A good number of those who fought in 1916 refused to accept the democratic decision of the Irish people to accept the Treaty in 1922. Irish democracy survived because the Free State government in 1922 suppressed those in the IRA who held out for the Holy Grail of the Republic declared in 1916.
In time, members of the defeated faction of 1922 became Fianna Fáil and, once in power, they too suppressed the anti-democratic remnants of the IRA. And so it went, to the present day.
Some small details of the President's speech, such as the claim that Ireland in the years before 1916 was being run by a clique in the Kildare Street Club, were misleading as well as pejorative. The Kildare Street Club in the first decades of the 20th century was the haunt of the declining Protestant landlord class which had long lost political power.
From 1906 until 1916, Ireland was actually run by the Liberal chief secretary, Augustine Birrell, who saw it as his job to prepare the way for Home Rule.
He relied largely on the advice of his political allies in the Irish Party, particularly John Dillon, for his policy of administering the country.
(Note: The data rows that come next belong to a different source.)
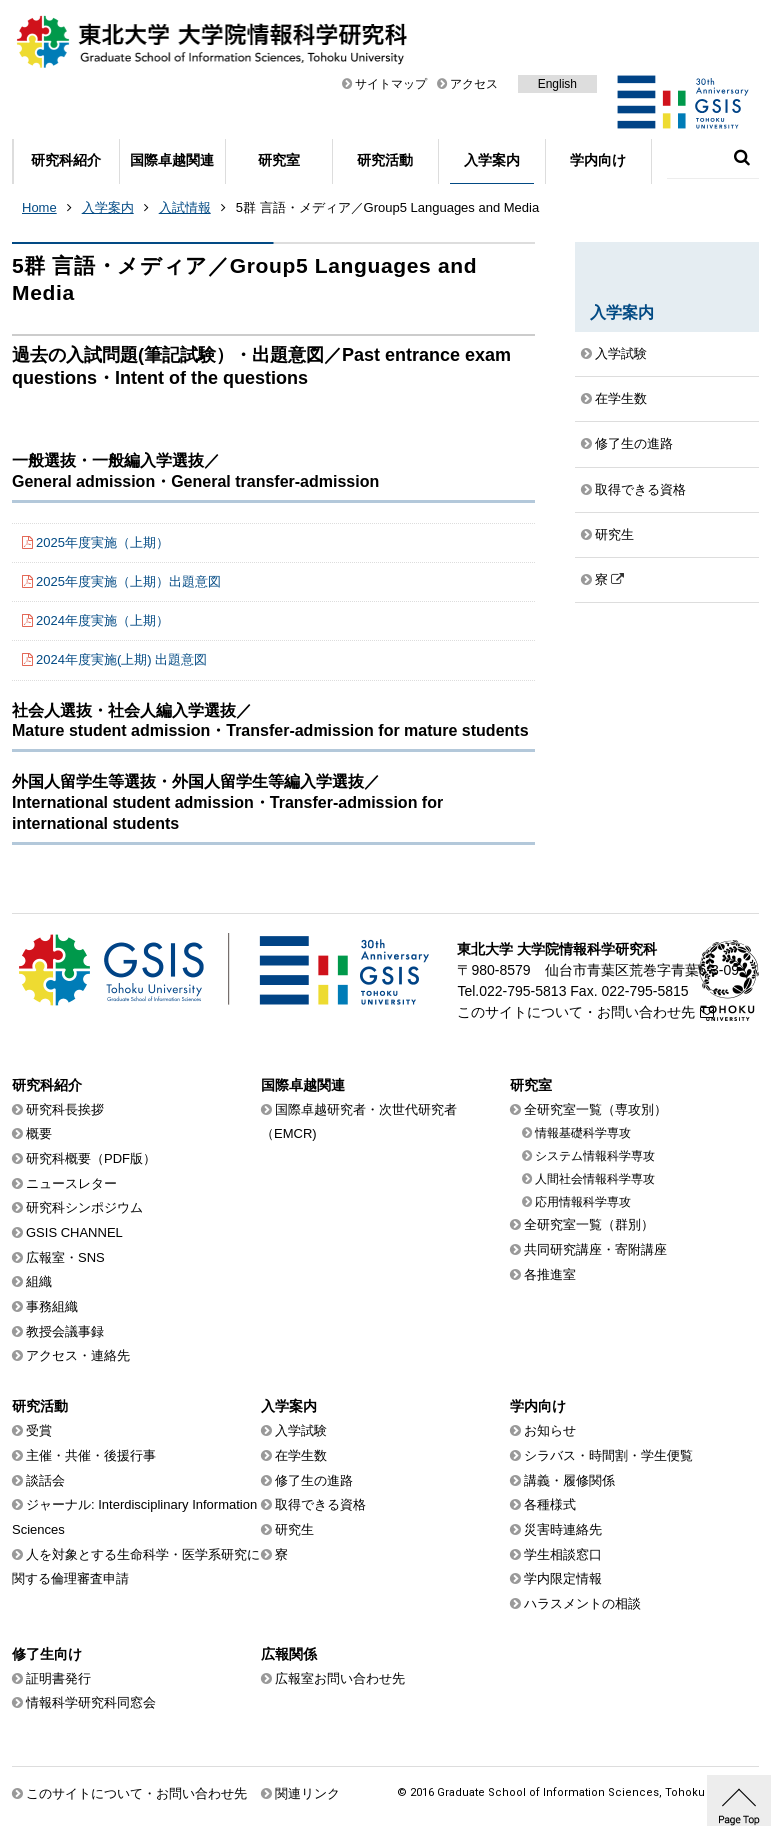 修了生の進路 (634, 443)
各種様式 (550, 1504)
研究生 (614, 534)
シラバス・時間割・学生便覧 (608, 1455)
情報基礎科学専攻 (583, 1133)
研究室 (279, 160)
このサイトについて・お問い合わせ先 (576, 1012)
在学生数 (621, 398)
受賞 (39, 1430)
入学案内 (492, 160)
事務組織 (52, 1306)
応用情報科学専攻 (583, 1202)
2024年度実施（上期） (102, 620)
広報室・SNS (65, 1257)
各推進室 (550, 1274)
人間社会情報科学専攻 (595, 1179)
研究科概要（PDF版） (91, 1158)
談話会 (45, 1480)
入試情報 (185, 207)
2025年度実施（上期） (102, 542)
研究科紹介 (66, 160)
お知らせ (550, 1430)
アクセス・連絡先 (78, 1355)
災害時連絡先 (563, 1529)
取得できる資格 (640, 489)
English (557, 84)
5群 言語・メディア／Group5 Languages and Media (387, 207)
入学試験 (621, 353)
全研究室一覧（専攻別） (595, 1109)
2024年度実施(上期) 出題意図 (121, 659)
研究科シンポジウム (84, 1207)
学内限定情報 (563, 1578)
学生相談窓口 (563, 1554)
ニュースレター (71, 1183)
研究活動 (385, 160)
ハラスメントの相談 (582, 1603)
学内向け (598, 160)
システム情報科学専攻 (595, 1156)
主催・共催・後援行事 (91, 1455)
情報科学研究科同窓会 (91, 1702)
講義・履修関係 (569, 1480)
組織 (39, 1281)
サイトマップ (391, 84)
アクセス (474, 84)
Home (39, 207)
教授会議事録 (65, 1331)
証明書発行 (58, 1678)
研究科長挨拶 (65, 1109)
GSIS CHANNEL (74, 1232)
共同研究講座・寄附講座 (595, 1249)
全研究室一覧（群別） (589, 1224)
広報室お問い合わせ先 (340, 1678)
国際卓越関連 (172, 160)
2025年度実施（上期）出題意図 (128, 581)
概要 (39, 1133)
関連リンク (307, 1793) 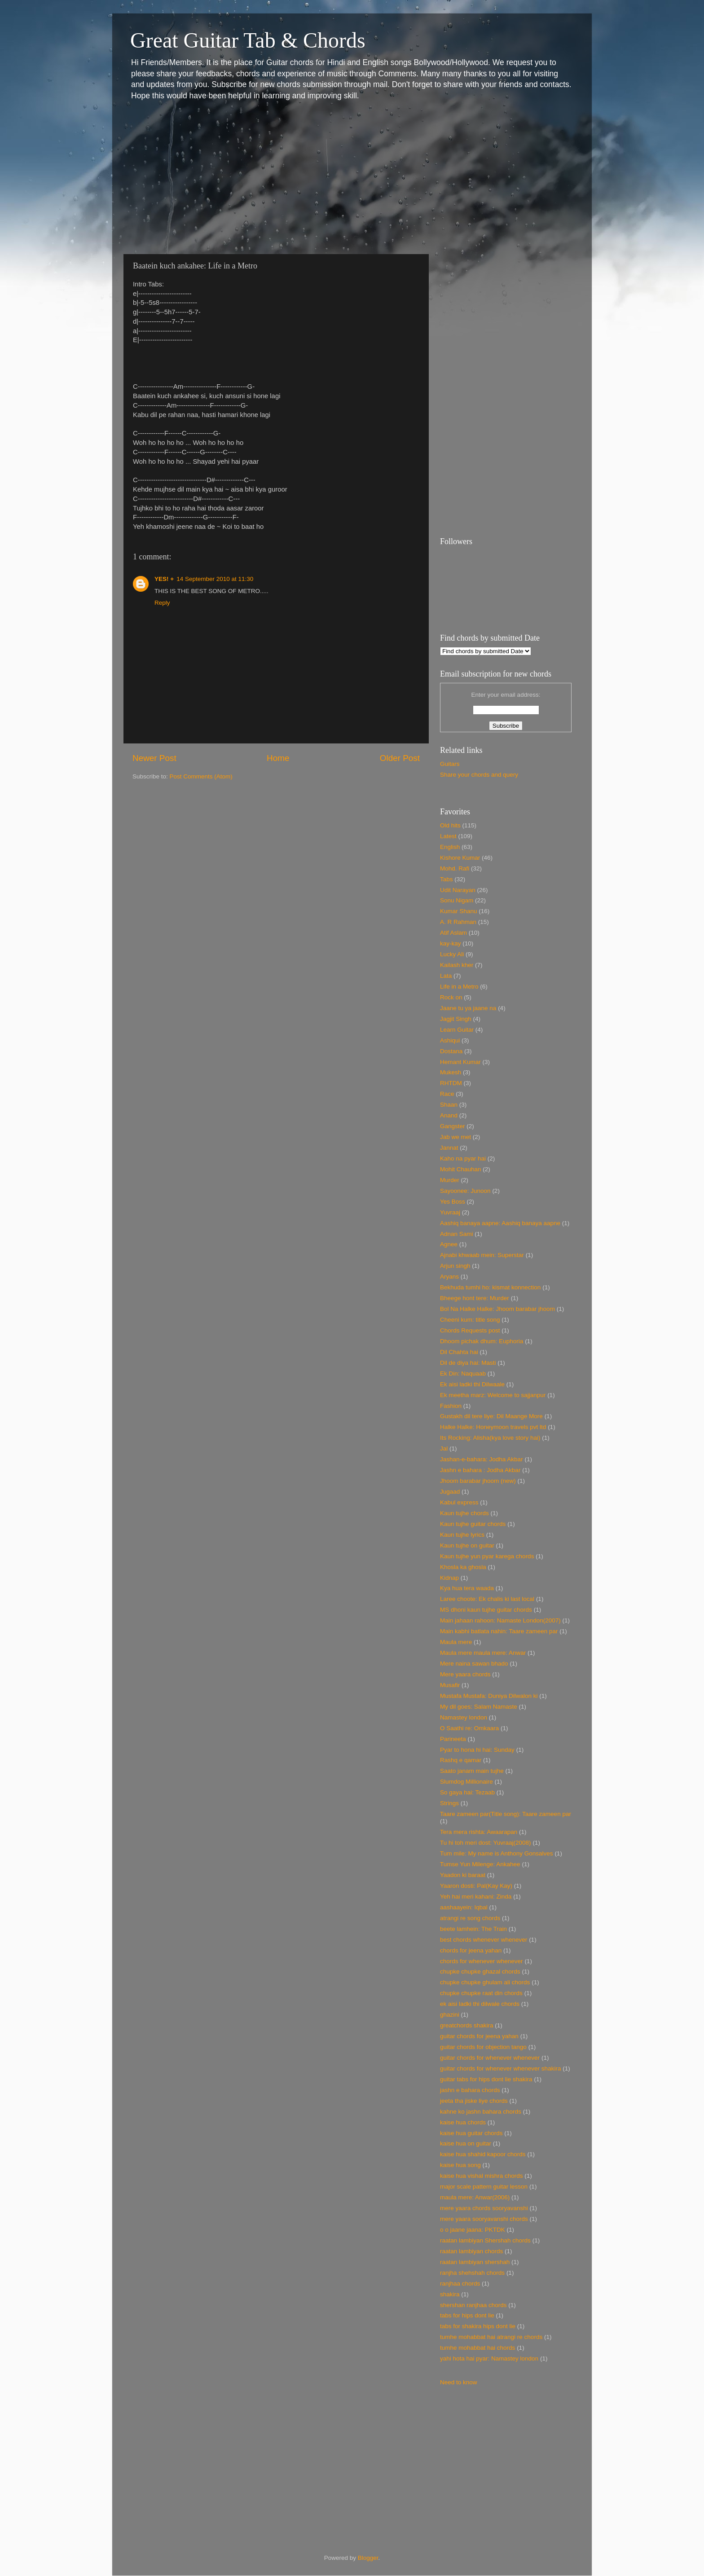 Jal (444, 1448)
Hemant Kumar (460, 1062)
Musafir (450, 1685)
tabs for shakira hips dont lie (477, 2326)
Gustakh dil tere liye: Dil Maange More (491, 1416)
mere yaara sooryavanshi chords (484, 2219)
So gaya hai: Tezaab (467, 1792)
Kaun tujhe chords (464, 1513)
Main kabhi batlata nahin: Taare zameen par (499, 1631)
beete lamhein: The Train (473, 1928)
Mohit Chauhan (460, 1169)
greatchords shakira (466, 2025)
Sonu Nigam (456, 900)
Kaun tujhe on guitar (467, 1545)
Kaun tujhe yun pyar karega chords (487, 1556)
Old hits (450, 825)
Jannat (449, 1147)
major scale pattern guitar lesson (484, 2186)
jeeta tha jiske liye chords (474, 2100)
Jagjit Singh (455, 1018)
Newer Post (154, 758)
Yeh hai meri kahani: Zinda (475, 1896)
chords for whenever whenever (481, 1961)
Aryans (449, 1276)
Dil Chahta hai (459, 1352)
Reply (162, 602)
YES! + (164, 579)
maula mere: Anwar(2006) (475, 2197)
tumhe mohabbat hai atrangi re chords (491, 2337)
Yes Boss (452, 1201)
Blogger (368, 2557)
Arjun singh (455, 1265)
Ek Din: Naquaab (463, 1373)
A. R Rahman (458, 922)
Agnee (449, 1244)
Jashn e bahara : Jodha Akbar (480, 1470)
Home (278, 758)
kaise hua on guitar (465, 2143)
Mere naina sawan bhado (474, 1663)
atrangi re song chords (470, 1918)
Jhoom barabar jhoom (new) (478, 1480)
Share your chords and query (479, 774)
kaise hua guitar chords (471, 2133)
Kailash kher (456, 965)
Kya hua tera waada (467, 1588)
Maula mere (456, 1642)
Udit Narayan (457, 890)
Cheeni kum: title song (470, 1319)
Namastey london (463, 1717)
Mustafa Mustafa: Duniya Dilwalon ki (489, 1695)
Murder (449, 1180)
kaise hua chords (463, 2122)
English (450, 847)
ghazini (449, 2014)
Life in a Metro (459, 986)
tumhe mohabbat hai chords (477, 2347)
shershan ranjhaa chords (473, 2305)
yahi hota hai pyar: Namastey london (489, 2358)
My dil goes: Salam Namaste (478, 1706)
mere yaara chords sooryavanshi (484, 2208)
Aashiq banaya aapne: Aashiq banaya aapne (500, 1223)
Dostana (451, 1051)
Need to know (458, 2382)
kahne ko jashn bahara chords (480, 2111)
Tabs (446, 879)
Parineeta (453, 1739)
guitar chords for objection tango (483, 2047)
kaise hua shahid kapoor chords (483, 2154)
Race (447, 1093)
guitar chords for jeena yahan (479, 2036)
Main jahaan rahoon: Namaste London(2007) (500, 1620)
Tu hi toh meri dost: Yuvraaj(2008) (485, 1842)
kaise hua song (460, 2165)
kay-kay (450, 943)
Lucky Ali (452, 954)
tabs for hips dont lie (467, 2315)
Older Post (400, 758)
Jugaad (450, 1491)
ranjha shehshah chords (472, 2272)
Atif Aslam (453, 932)
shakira (450, 2294)
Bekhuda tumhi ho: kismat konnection (490, 1287)
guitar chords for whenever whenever (490, 2057)
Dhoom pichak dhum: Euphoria (481, 1341)
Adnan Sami (456, 1234)
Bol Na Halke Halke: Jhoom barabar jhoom (497, 1309)
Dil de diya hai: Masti (468, 1362)
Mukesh (450, 1072)
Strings (449, 1803)
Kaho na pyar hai (463, 1158)
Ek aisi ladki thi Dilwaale (472, 1384)
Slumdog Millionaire (466, 1781)
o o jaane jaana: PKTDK (472, 2229)
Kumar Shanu (458, 911)
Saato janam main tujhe (472, 1770)
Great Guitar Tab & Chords (247, 40)
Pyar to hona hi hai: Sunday (477, 1749)
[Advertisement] (352, 178)
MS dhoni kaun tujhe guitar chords (486, 1609)
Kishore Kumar (460, 857)
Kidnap (449, 1577)
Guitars (450, 763)
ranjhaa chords (460, 2283)
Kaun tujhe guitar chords (473, 1524)
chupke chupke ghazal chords (480, 1971)
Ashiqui (450, 1040)
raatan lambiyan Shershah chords (485, 2240)
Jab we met (455, 1137)
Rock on (451, 997)
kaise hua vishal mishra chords (481, 2175)
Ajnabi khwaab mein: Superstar (482, 1255)
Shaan (449, 1104)
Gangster (452, 1126)
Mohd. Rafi (454, 868)
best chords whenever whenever (483, 1939)
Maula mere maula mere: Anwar (483, 1652)
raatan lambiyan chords (471, 2251)
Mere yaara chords (465, 1674)
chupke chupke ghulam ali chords (485, 1982)
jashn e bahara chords (470, 2090)
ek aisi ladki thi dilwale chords (479, 2003)
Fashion (451, 1405)
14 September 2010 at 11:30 (214, 579)
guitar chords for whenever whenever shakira (500, 2068)
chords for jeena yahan (471, 1950)
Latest (448, 836)
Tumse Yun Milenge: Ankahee (480, 1864)
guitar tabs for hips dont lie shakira (486, 2079)
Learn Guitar (457, 1029)
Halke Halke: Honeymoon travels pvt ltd (493, 1427)
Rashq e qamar (460, 1760)
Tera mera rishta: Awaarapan (478, 1832)
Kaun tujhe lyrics (462, 1534)
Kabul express (459, 1502)
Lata (446, 975)
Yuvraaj (450, 1212)
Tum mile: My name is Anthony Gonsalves (496, 1853)
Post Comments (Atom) (201, 776)
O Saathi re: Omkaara (469, 1728)
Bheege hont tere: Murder (474, 1298)
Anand (449, 1115)
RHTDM (451, 1083)
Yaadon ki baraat (462, 1875)
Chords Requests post (470, 1330)
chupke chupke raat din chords (481, 1993)
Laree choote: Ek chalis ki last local (487, 1599)
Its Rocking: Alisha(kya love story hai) (490, 1437)
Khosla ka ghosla (463, 1567)
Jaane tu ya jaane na (468, 1008)
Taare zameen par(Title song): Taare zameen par (505, 1814)
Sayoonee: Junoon (465, 1190)
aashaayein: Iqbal (464, 1907)
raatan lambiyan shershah (475, 2262)
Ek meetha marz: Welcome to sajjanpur (493, 1395)
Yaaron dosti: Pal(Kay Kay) (476, 1885)
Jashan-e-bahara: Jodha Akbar (481, 1459) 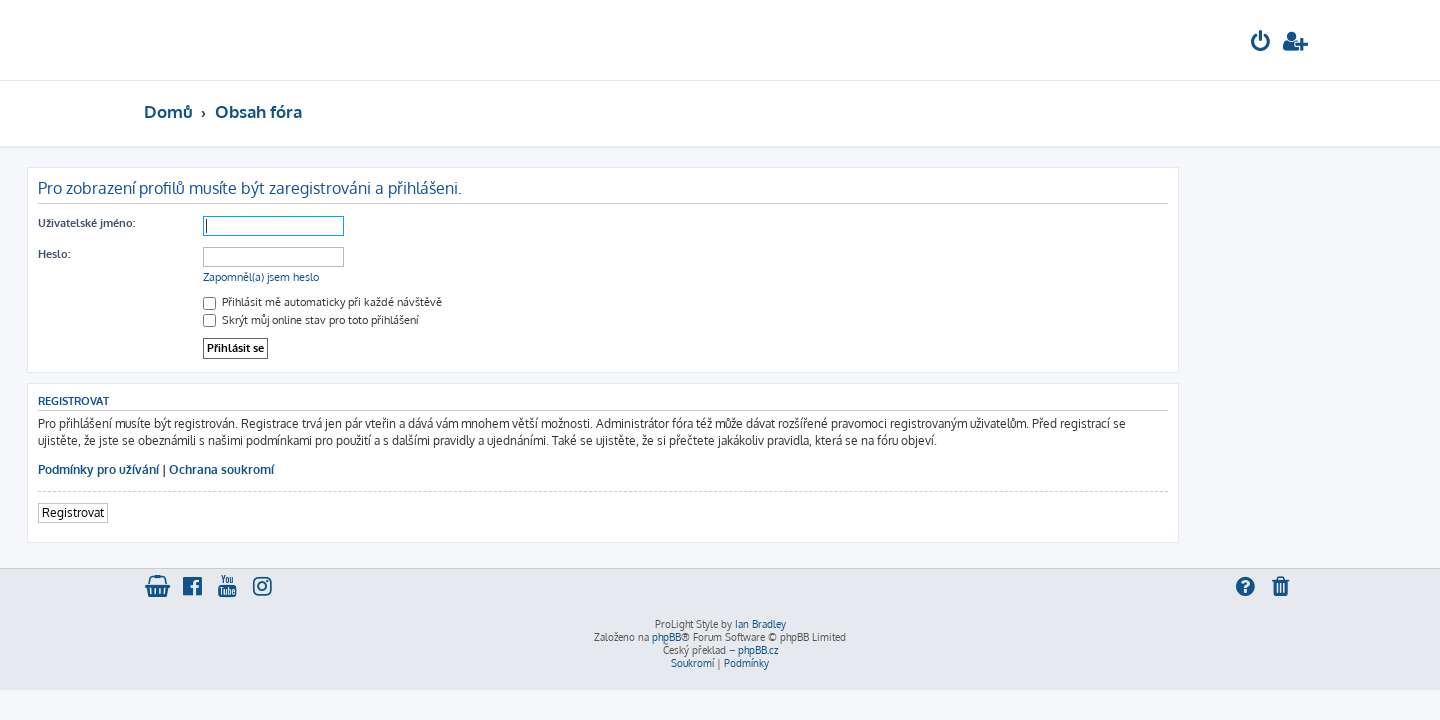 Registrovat (190, 512)
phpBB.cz (758, 650)
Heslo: (171, 254)
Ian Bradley (760, 624)
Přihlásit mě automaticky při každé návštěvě (439, 302)
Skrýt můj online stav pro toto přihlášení (427, 320)
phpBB (666, 637)
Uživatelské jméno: (203, 223)
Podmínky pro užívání (215, 469)
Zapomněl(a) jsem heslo (378, 277)
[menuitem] (1261, 43)
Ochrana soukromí (338, 469) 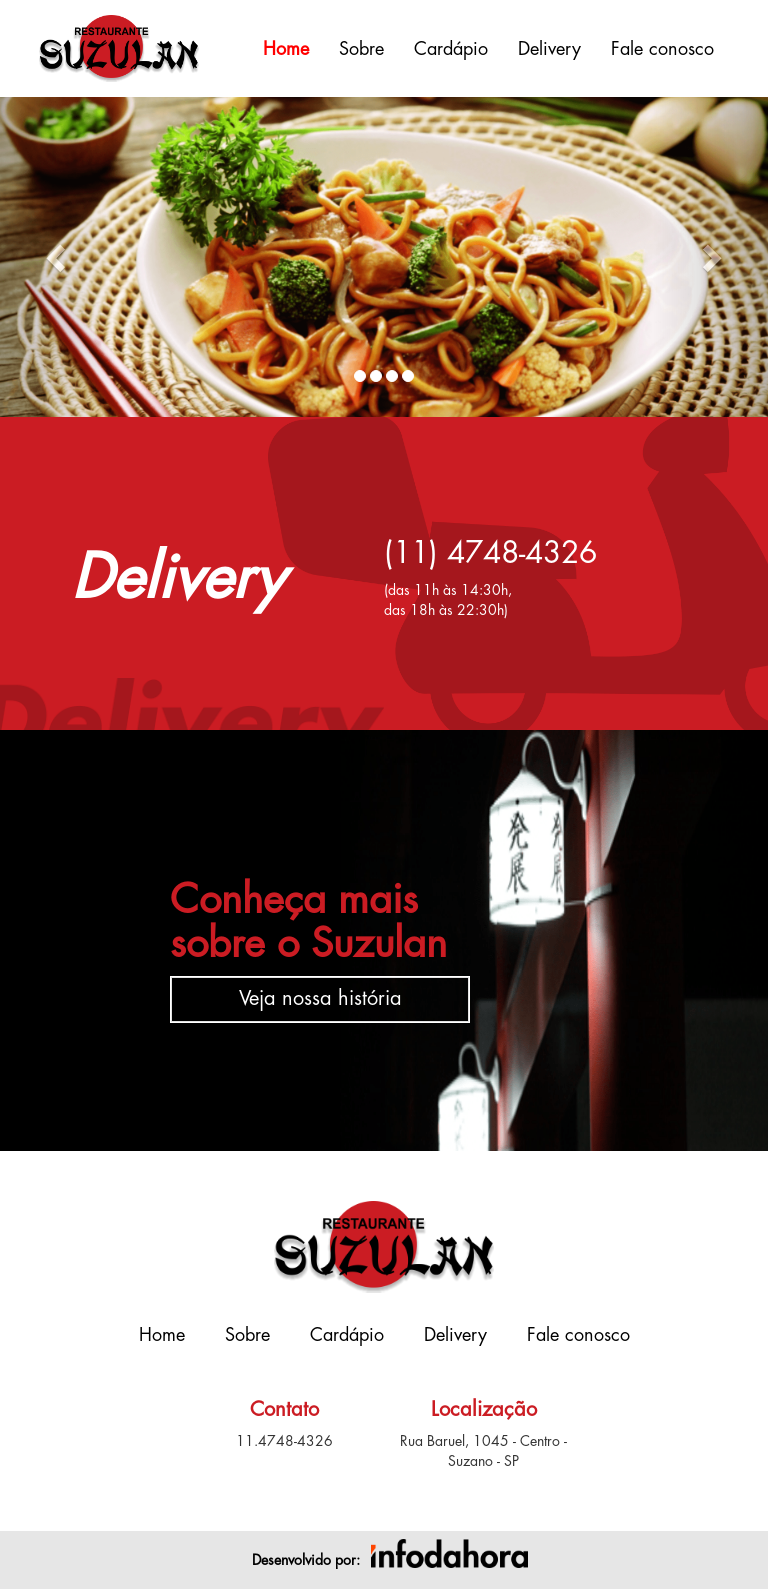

The Rising would probably never have happened had Birrell not been so tolerant of the Volunteers and other nationalist organisations on the advice of Redmond and Dillon.
By ignoring the complexity of the Rising and simplifying it to a David and Goliath confrontation between Ireland and Britain, the President, on the advice of the Government, has actually accepted the Sinn Féin version of Irish history.
That acceptance ill-equips the current leaders of democratic Ireland to win the argument about what should be done in present circumstances.
The important thing about the Belfast Agreement is that it accepts the full complexity of the political problem that has soured relations between the two communities in the North, between North and South and between Ireland and England for over 200 years.
There has been a lot of progress in dealing with all of those relationships and it would be a pity if a narrow and distorted interpretation of 1916 was to put an unnecessary obstacle in the way of their full resolution.